> **WHAT THIS TASK INVOLVES**
Repeat the following data exactly, omitting pictures.

> **EXTRACTED DATA**
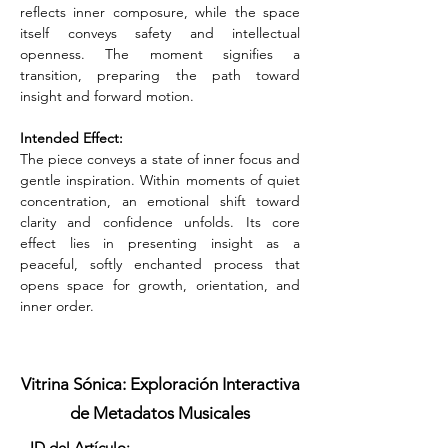
reflects inner composure, while the space 
itself conveys safety and intellectual 
openness. The moment signifies a 
transition, preparing the path toward 
insight and forward motion.
Intended Effect:
The piece conveys a state of inner focus and 
gentle inspiration. Within moments of quiet 
concentration, an emotional shift toward 
clarity and confidence unfolds. Its core 
effect lies in presenting insight as a 
peaceful, softly enchanted process that 
opens space for growth, orientation, and 
inner order.
Vitrina Sónica: Exploración Interactiva
de Metadatos Musicales
ID del Artículo:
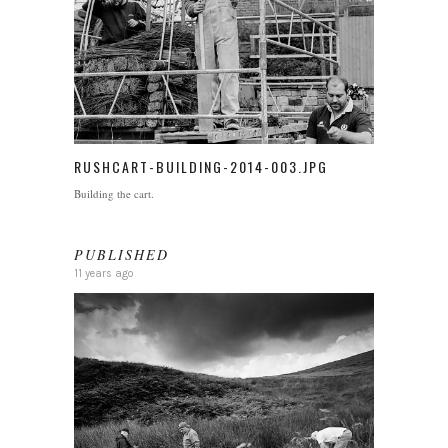
RUSHCART-BUILDING-2014-003.JPG
Building the cart.
PUBLISHED
11 years ago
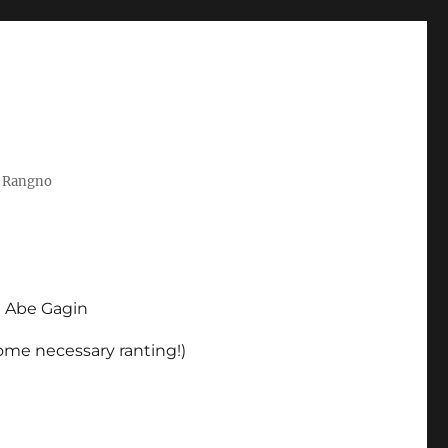
t Rangno
d Abe Gagin
some necessary ranting!)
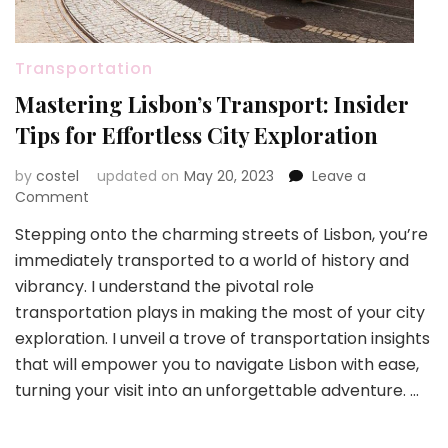
Transportation
Mastering Lisbon’s Transport: Insider
Tips for Effortless City Exploration
by
costel
updated on
May 20, 2023
Leave a
on
Comment
Mastering
Stepping onto the charming streets of Lisbon, you’re
Lisbon’s
immediately transported to a world of history and
Transport:
Insider
vibrancy. I understand the pivotal role
Tips
transportation plays in making the most of your city
for
exploration. I unveil a trove of transportation insights
Effortless
that will empower you to navigate Lisbon with ease,
City
Exploration
turning your visit into an unforgettable adventure. …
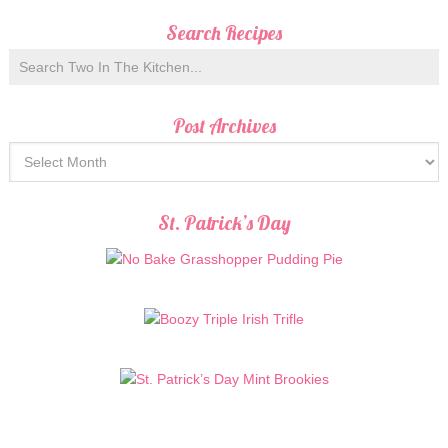
Search Recipes
Post Archives
St. Patrick’s Day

> **ANSWER TO THIS PROBLEM**
reflects inner composure, while the space 
itself conveys safety and intellectual 
openness. The moment signifies a 
transition, preparing the path toward 
insight and forward motion.
Intended Effect:
The piece conveys a state of inner focus and 
gentle inspiration. Within moments of quiet 
concentration, an emotional shift toward 
clarity and confidence unfolds. Its core 
effect lies in presenting insight as a 
peaceful, softly enchanted process that 
opens space for growth, orientation, and 
inner order.
Vitrina Sónica: Exploración Interactiva
de Metadatos Musicales
ID del Artículo:
RUSHCART-BUILDING-2014-003.JPG
Building the cart.
PUBLISHED
11 years ago
t Rangno
d Abe Gagin
some necessary ranting!)
Transportation
Mastering Lisbon’s Transport: Insider
Tips for Effortless City Exploration
by
costel
updated on
May 20, 2023
Leave a
on
Comment
Mastering
Stepping onto the charming streets of Lisbon, you’re
Lisbon’s
immediately transported to a world of history and
Transport:
Insider
vibrancy. I understand the pivotal role
Tips
transportation plays in making the most of your city
for
exploration. I unveil a trove of transportation insights
Effortless
that will empower you to navigate Lisbon with ease,
City
Exploration
turning your visit into an unforgettable adventure. …
Search Recipes
Post Archives
St. Patrick’s Day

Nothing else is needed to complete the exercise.